‘He likes control’: Scott Jensen hits ‘power monger’ Tim Walz

Jensen sat down with Alpha News Monday for a wide-ranging interview on his campaign for governor.

Dr. Scott Jensen presides over the Minnesota Senate. (Dr. Scott Jensen/Facebook)

Physician and former legislator Scott Jensen sat down with Alpha News Monday for a wide-ranging discussion. The 66-year-old Republican, who served one term in the Minnesota Senate, announced in March he’s running for governor. In the past year, Jensen has gained national recognition for his views on the COVID-19 pandemic, his independent nature, and commonsense conservatism.

Alpha News (AN): What are the three biggest issues facing Minnesota?

Scott Jensen (SJ): Safety, students and secure elections.

Minnesotans have never felt so unsafe in public and private venues, including their own homes. My commitment is to protect all Minnesotans.

The tide is turning for lockdowns, since they don’t do what they purported. That’s why I signed the Great Barrington Declaration.

Locking out students, while locking in nursing home residents, denies people the right to live and dream. Wearing a mask should not seem less a priority if you’re rioting than in church.

Securing our elections will rebuild trust between government and its constituents.

AN: What has Gov. Walz done that hurts our state?

SJ: He’s undermined our sense of public safety. Minneapolis is unlikely to bounce back simply because he gives an impassioned speech. He likes control, and too often his message is I’m No. 1. Walz has fractured relationships across the board; it’s hard to trust someone who behaves as a power monger. He’s made a lot of legislators appreciate their time working with [former Minnesota Gov.] Mark Dayton.

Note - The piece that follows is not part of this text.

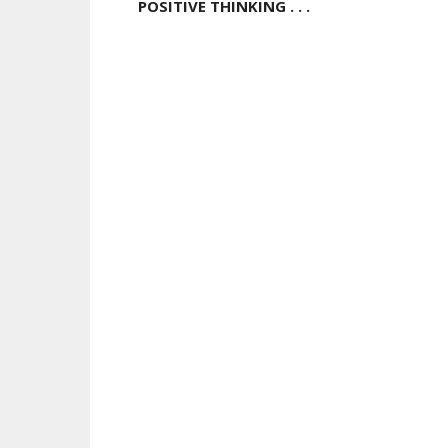
POSITIVE THINKING . . .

AN: How can your medical experience help you as the state’s chief executive?

SJ: Great question. In my life’s work, I’ve learned second opinions are not a rip on my abilities. We are trained to be skeptical, and I am comfortable with people being skeptical. I don’t like groupthink. I prefer asking someone to independently confirm. I find it best to take a 30,000-foot view, whether in diagnosing or in surgery. It can be heart-wrenching to be a family doctor since you can devastate a patient’s life with bad news. Because of my medical experience, I think I am equipped to be a voice for all Minnesotans, articulating their fears, anticipating their questions, and leaving them with some element of hope.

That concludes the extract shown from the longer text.